Physios refer to limb-limb asymmetries post-injury as a way to define what is “normal” for the person. Saying the asymmetry itself is what caused the injury is a post-hoc fallacy and lazy clinical reasoning

1 Like

You’ll loose some for sure. I don’t know about inches, I’m really lean to begin with so any I noticed. Also, I’m sure that I’m hypersensitive to it.

j4gga has some really good points to help ya out. I’m not sure my recovery is the “norm” I’m pretty high millage LOL.

1 Like

Very much appreciate your detailed response!

Any advice on adjusting caloric intake during recovery? I don’t want to put on excess fat if at all possible. At the same time, I don’t want to be in a caloric deficit as that will negatively impact healing.

I was thinking I’d remain at maintenance, but my maintenance calories will likely decrease dramatically due to barely being able to use my upper body.

Sadly, I’m the most muscular I’ve ever been, even with the injury. Oh well, such is life. Hopefully within a year I’ll be on my way back.

I usually recommend athletes remain at maintenance calories, or even slight surplus. This is because:

1 - The drop in energy expenditure from reducing your upper body strength training is minimal
2 - Most athletes end up doing more lower body volume to make up for the drop in upper body training, which will generally increase your energy expenditure
3 - The last thing you want to do is deprive your body of recovery resources post-surgery

1 Like

I have had two surgeries on my dominant arm/shoulder that prevented me from training it for weeks/months at a time. Both times I ignored advice not to train my nonsurgical arm while I was recovering from surgery. I did not develop any imbalances and I very much believe that I kept more mass and strength in my surgical arm by training my nonsurgical arm than I would have if I hadn’t done anything. When I was cleared to train my surgical arm, I switched back to bilateral exercises and slowly ramped the weight up over several weeks.

I too was not able to type right after my surgery.
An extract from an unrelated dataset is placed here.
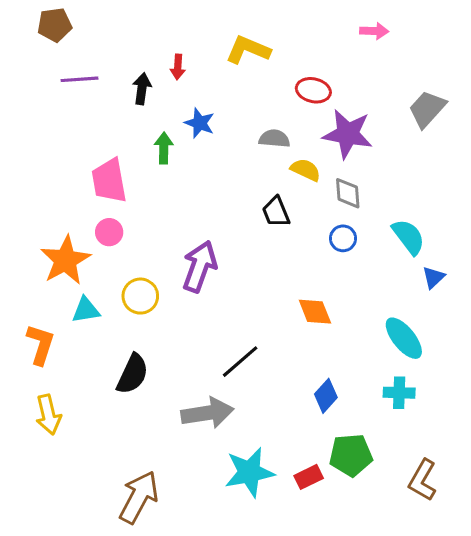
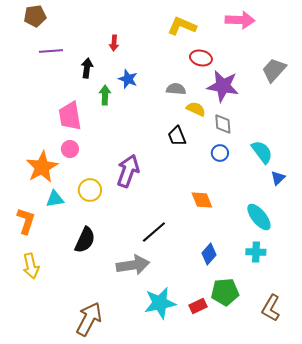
pink arrow: (374, 31) -> (240, 20), size x1.6
yellow L-shape: (248, 50) -> (182, 26), moved
black arrow: (142, 89) -> (87, 68), moved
I don’t know what speech to text software you are considering using, but I found Dragon Speak to be excellent.

2 Likes

What was their reasoning for not working the non-injured arm? Are they worried you’ll tense the recovering shoulder? I don’t see how using a cable machine with controlled, strict form would pose a risk.

It was that I’d develop imbalances. Since it wasn’t based on a worry I mess up my surgical arm, I was comfortable ignoring the advice. I followed everything else to a T though.

2 Likes

Great choice @burt128

As I said above, “imbalance” is the made up boogeyman of sports physios who lack clinical reasoning

1 Like

To be fair to my surgeon, who was excellent and who is the team doctor for an NFL team, the advice not to train the nonsurgical side came from one of the folks on his team, not him. I was confident in my decision to go ahead and train the nonsurgical side so I never followed up with the doctor directly on this particular issue.

1 Like

Absolutely, surgeons rarely say the imbalance stuff

It’s always some rando AT or PT

Well, it’s been just over two weeks since shoulder surgery. I was in the worst pain of my life for the first four days, but I was able to come off of all pain medications by day six.

I was able to start typing after a week, but long sessions are tough and my arm aches afterward. I’ve been doing unilateral exercises and it’s going well. Mostly cables rows, cable flyes, pull downs, and lateral raises. PT is painful as we’re working on range of motion.

My largest concern is my right bicep. Its shape has changed (no peak) and it has atrophied while the shoulder and triceps have not. They performed no surgical intervention on the bicep, and I’m concerned they did something to nerves. I can’t feel it very well when I contract it. Truly hope they didn’t mess it up.